Whatever will they eat next? My beady gastronomic eye was caught recently by a couple of column inches in L’Indépendant’s second section which is devoted to news from all the local villages and towns.

The peaceful, small coastal border town of Cerbère, known primarily for its frontier “international” railway station separated by a tunnel from Spanish Port Bou, had just held its first Oursinade in which oursins were served. I knew that an “ours” is a bear, so maybe an “oursin” was a baby bear. However, you could hardly serve baby bears at table so I looked up the word and found that an oursin is a sea urchin.

I was still none the wiser until I had googled a while and found out that this prickly creature of the sea has its devotees who eat it both raw and cooked, but apparently mostly raw.

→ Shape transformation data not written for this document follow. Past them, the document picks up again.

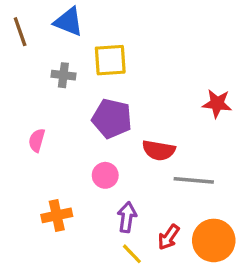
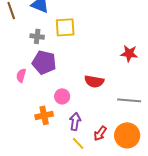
purple pentagon: (112, 119) -> (44, 62), moved
gray line: (194, 180) -> (129, 100), moved
orange cross: (57, 215) -> (44, 115), moved

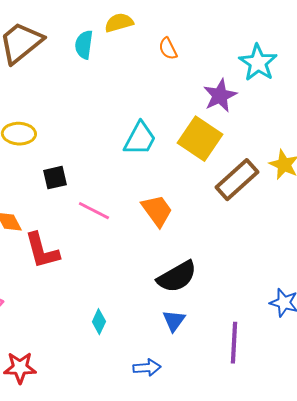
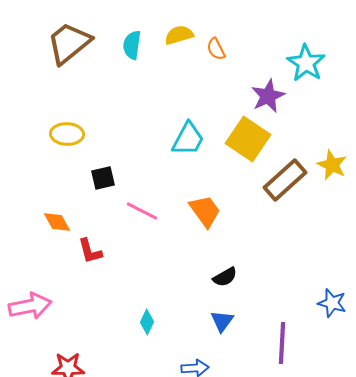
yellow semicircle: (119, 23) -> (179, 35), moved
red L-shape: (42, 251) -> (90, 251), size x0.7
black semicircle: (177, 277) -> (225, 277), size x0.6

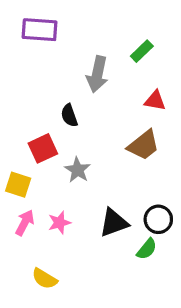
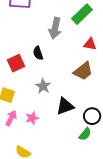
green rectangle: (142, 51) -> (82, 14), size x1.5
red square: (43, 148) -> (16, 63), moved
black triangle: (114, 223) -> (65, 106), moved

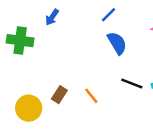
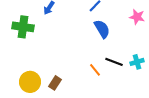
brown rectangle: (59, 95) -> (55, 83), moved
orange line: (91, 96) -> (95, 70), moved

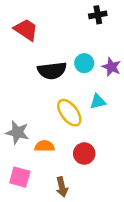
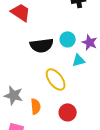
cyan triangle: (98, 102) -> (79, 60), moved
orange semicircle: (45, 146) -> (36, 106), turned 84

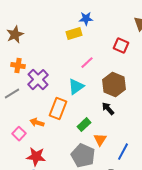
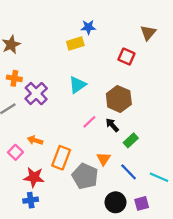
pink line: (87, 63) -> (89, 122), moved
cyan triangle: (76, 87) -> (77, 85), moved
orange rectangle: (58, 109) -> (61, 158), moved
green rectangle: (84, 125) -> (131, 140), moved
blue line: (123, 152) -> (129, 172), turned -72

Anyway, the stalwarts of Cerbère known as “Les Amicales des anciens d’Afrique du Nord” – roughly “The Social Club of the Pieds Noirs” (Frenchmen born in North Africa during the colonial days) – had held in late March their first oursinade “in a warm and convivial atmosphere”. The event was suitably oiled, of course, by the ubiquitous “verre d’amitié” (glass of friendship), a euphemism for many litres of local plonk of varying strengths and colours.The day was perfect, with a warm spring sunshine “cradled by the gentle lapping of the waves”.

 

And whilst we’re on the subject of Cerbère, alas, the cheminots or railway workers of Cerbère are much less happy than our oursin-eating friends. Formerly a vast railway depot for the storing and maintenance of long-distance engines and rolling stock, the station complex has experienced a drastic reduction in its functions and departures.

No longer can you get an overnight train to Rome, nor even Vintimiglia on the Italian border. The last long-distance train out is the 21h.21 to Paris. Likewise, the stock maintenance is being transferred to Nîmes. The station itself is very run down: the platform train times and destinations are still being mounted manually by young railway staff (sometimes jauntily sporting long pony tails beneath their peaked white caps) rather than being displayed on electronic screens. Even the level crossing just north of the station is still operated by a real signalman in his box! Result: a lot of unhappy and soon-to-be-redundant cheminots who sometimes air their grievances jointly with their fellow workers across the border in Port-Bou.

Worst of all, at Cerbère they now have to suffer the humiliation of seeing mile-long privatised goods trains stopping for the gauge change, wheel-tapping etc on their way from Ford Dagenham UK to Spain.

oursinadeI digress! Back to oursins. I have discovered that oursins are a very popular winter delicacy just over the border on the Catalan coast of Empordà. According to one source, these creatures are de-spiked, cut in two and then the red, fleshy gonads are scooped out with a spoon and eaten with oil or butter and bread.

The gonads – which, if you must know, are undifferentiated germ glands that serve as both ovary and spermary – are also used in omelettes, creamy soups, and in many exotic dishes in starred gourmet restaurants.

Finally, you can eat these creatures at two winter festivals in France outside our Département: one is held at the small Provençal coastal town of Carry-le-Rouet, 35 kilometres west of Marseilles, and the other 10 kilometres further west at Sausset les Pins. Bon appétit! But beware of trying to catch your own urchins if you are a snorkeller. Some 750 varieties are poisonous!